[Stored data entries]

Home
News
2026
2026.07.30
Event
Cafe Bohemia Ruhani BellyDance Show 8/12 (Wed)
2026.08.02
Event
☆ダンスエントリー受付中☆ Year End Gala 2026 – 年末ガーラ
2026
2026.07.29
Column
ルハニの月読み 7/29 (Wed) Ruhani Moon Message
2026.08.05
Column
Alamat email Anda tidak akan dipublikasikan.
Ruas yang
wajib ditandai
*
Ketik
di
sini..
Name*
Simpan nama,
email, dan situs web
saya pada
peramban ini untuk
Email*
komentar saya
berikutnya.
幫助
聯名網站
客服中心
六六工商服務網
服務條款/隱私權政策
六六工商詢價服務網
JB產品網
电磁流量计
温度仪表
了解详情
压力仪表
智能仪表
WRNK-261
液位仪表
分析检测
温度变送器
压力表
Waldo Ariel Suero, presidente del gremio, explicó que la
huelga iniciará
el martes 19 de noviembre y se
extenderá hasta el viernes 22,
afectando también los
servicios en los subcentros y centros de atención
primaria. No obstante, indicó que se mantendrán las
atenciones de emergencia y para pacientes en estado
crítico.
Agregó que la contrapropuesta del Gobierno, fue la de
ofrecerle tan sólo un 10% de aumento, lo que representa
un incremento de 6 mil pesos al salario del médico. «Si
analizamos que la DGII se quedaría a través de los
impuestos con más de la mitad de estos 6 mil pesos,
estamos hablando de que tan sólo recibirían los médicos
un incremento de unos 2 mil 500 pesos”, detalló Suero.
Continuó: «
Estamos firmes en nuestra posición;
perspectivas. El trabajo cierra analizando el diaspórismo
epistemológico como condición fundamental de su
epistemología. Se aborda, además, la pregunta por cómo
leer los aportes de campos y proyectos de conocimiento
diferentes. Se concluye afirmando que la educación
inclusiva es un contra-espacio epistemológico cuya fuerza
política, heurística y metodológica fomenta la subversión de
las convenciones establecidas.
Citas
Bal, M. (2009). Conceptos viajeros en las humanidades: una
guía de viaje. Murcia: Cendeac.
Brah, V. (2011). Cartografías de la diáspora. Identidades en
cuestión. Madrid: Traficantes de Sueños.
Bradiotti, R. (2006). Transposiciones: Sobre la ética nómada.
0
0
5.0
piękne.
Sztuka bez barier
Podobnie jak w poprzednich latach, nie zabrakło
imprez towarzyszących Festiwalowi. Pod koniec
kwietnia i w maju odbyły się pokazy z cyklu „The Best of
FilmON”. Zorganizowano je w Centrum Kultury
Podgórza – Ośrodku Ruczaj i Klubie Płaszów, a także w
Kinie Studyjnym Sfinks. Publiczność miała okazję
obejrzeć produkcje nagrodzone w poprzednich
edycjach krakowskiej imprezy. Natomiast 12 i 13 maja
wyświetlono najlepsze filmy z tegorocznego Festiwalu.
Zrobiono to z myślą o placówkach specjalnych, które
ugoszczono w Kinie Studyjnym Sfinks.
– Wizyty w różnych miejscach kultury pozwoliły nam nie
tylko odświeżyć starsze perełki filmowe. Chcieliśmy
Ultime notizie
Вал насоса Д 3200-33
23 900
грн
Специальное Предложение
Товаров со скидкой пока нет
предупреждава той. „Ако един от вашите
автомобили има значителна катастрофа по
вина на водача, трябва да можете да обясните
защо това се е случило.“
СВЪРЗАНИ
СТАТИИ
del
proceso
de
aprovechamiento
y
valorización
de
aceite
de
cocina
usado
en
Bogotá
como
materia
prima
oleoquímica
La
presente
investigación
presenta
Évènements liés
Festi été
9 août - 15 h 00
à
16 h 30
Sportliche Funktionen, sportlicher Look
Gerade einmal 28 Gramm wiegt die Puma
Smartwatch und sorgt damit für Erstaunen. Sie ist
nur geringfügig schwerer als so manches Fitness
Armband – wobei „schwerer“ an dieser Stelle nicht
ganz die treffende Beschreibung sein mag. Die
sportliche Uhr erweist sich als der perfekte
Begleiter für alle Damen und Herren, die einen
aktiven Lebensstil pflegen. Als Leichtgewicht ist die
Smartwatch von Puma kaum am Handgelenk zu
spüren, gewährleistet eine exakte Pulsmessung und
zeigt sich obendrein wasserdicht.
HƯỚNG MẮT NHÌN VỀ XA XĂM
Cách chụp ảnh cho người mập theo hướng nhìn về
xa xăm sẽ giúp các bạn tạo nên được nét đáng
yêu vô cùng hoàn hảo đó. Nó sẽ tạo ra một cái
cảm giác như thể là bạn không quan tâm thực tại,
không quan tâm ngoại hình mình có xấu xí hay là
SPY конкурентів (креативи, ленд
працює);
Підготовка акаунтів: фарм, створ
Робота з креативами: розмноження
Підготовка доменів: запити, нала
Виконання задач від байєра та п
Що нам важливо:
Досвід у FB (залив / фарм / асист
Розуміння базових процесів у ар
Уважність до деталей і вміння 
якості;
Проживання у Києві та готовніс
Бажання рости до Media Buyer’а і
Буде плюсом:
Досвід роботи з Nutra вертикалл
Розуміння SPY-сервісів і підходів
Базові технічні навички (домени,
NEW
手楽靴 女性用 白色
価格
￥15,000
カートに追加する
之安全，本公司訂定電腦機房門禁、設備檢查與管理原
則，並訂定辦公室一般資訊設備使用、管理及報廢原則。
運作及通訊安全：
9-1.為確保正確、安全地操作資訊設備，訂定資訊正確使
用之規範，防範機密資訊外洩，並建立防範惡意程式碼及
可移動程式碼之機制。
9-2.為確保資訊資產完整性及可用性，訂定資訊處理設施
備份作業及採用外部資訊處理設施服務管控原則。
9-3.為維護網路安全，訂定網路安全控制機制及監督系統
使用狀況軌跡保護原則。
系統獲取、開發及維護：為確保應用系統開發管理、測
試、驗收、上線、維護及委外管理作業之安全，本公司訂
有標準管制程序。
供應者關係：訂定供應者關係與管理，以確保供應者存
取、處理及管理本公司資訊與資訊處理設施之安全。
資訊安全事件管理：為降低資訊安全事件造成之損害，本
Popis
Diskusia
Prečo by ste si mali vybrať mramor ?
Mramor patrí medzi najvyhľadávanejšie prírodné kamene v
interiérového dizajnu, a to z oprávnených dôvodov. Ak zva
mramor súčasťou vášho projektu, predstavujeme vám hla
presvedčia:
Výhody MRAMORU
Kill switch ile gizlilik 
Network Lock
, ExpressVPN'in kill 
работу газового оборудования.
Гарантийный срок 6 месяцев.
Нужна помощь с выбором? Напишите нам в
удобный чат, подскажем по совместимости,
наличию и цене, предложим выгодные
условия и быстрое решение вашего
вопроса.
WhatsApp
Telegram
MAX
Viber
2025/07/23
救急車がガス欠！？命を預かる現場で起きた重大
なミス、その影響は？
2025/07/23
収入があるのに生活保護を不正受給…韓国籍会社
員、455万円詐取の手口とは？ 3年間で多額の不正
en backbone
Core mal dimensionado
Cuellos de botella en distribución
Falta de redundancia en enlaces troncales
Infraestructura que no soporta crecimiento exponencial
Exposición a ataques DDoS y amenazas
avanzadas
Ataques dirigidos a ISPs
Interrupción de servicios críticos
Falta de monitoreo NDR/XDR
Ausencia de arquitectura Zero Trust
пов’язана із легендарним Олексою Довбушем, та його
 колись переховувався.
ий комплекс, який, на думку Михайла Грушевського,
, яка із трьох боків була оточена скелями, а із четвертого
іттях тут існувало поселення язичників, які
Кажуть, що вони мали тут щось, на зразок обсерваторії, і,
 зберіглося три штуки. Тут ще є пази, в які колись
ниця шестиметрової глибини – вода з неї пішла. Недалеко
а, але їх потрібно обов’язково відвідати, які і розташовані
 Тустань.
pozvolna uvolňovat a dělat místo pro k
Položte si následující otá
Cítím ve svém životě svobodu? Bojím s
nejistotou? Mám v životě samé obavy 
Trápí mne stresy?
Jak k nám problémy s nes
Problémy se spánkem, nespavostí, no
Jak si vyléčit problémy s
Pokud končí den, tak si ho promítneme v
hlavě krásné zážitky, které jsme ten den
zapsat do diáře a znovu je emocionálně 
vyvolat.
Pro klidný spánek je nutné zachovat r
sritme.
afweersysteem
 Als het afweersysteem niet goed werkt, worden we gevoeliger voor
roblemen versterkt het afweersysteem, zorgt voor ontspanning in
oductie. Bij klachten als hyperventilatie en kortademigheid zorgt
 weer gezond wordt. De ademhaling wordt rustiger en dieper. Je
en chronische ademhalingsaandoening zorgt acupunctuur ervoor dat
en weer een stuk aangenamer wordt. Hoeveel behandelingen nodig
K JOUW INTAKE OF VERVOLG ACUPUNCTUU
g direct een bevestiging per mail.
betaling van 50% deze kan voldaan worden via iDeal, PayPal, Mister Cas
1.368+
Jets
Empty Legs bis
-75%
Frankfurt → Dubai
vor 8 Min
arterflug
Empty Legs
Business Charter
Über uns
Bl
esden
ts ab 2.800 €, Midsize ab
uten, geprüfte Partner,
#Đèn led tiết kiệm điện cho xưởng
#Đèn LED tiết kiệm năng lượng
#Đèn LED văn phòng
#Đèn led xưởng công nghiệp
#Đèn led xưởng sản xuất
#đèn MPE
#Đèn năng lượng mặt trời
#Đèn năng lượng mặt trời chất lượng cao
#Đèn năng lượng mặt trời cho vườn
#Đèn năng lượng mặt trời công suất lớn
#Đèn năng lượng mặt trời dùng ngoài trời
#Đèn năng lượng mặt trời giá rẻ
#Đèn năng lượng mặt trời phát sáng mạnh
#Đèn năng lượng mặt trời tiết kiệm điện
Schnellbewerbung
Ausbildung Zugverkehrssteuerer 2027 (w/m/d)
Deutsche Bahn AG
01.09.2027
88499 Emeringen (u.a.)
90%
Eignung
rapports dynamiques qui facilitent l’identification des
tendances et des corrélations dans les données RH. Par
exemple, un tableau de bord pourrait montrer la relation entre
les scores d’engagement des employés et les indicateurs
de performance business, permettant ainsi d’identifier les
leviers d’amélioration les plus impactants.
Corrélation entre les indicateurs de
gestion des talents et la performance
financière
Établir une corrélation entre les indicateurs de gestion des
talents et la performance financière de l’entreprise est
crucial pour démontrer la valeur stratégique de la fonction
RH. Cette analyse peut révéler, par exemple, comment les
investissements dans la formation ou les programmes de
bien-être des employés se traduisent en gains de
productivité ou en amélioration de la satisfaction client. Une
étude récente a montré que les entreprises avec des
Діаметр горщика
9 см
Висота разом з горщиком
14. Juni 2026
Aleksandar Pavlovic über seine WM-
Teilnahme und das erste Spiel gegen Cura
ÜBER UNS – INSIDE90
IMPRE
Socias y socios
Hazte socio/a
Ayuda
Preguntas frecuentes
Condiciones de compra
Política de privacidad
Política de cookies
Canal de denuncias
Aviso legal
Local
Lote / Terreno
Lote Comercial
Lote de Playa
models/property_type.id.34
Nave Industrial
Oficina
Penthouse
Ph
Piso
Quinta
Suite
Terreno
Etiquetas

Exercise prompt: Look above for the line with "zapsat do diáře a znovu je emocionálně" and the line with "Établir une corrélation", and reproduce exactly those two lines plus every line between, nothing more.

Result for this exercise:
zapsat do diáře a znovu je emocionálně 
vyvolat.
Pro klidný spánek je nutné zachovat r
sritme.
afweersysteem
 Als het afweersysteem niet goed werkt, worden we gevoeliger voor
roblemen versterkt het afweersysteem, zorgt voor ontspanning in
oductie. Bij klachten als hyperventilatie en kortademigheid zorgt
 weer gezond wordt. De ademhaling wordt rustiger en dieper. Je
en chronische ademhalingsaandoening zorgt acupunctuur ervoor dat
en weer een stuk aangenamer wordt. Hoeveel behandelingen nodig
K JOUW INTAKE OF VERVOLG ACUPUNCTUU
g direct een bevestiging per mail.
betaling van 50% deze kan voldaan worden via iDeal, PayPal, Mister Cas
1.368+
Jets
Empty Legs bis
-75%
Frankfurt → Dubai
vor 8 Min
arterflug
Empty Legs
Business Charter
Über uns
Bl
esden
ts ab 2.800 €, Midsize ab
uten, geprüfte Partner,
#Đèn led tiết kiệm điện cho xưởng
#Đèn LED tiết kiệm năng lượng
#Đèn LED văn phòng
#Đèn led xưởng công nghiệp
#Đèn led xưởng sản xuất
#đèn MPE
#Đèn năng lượng mặt trời
#Đèn năng lượng mặt trời chất lượng cao
#Đèn năng lượng mặt trời cho vườn
#Đèn năng lượng mặt trời công suất lớn
#Đèn năng lượng mặt trời dùng ngoài trời
#Đèn năng lượng mặt trời giá rẻ
#Đèn năng lượng mặt trời phát sáng mạnh
#Đèn năng lượng mặt trời tiết kiệm điện
Schnellbewerbung
Ausbildung Zugverkehrssteuerer 2027 (w/m/d)
Deutsche Bahn AG
01.09.2027
88499 Emeringen (u.a.)
90%
Eignung
rapports dynamiques qui facilitent l’identification des
tendances et des corrélations dans les données RH. Par
exemple, un tableau de bord pourrait montrer la relation entre
les scores d’engagement des employés et les indicateurs
de performance business, permettant ainsi d’identifier les
leviers d’amélioration les plus impactants.
Corrélation entre les indicateurs de
gestion des talents et la performance
financière
Établir une corrélation entre les indicateurs de gestion des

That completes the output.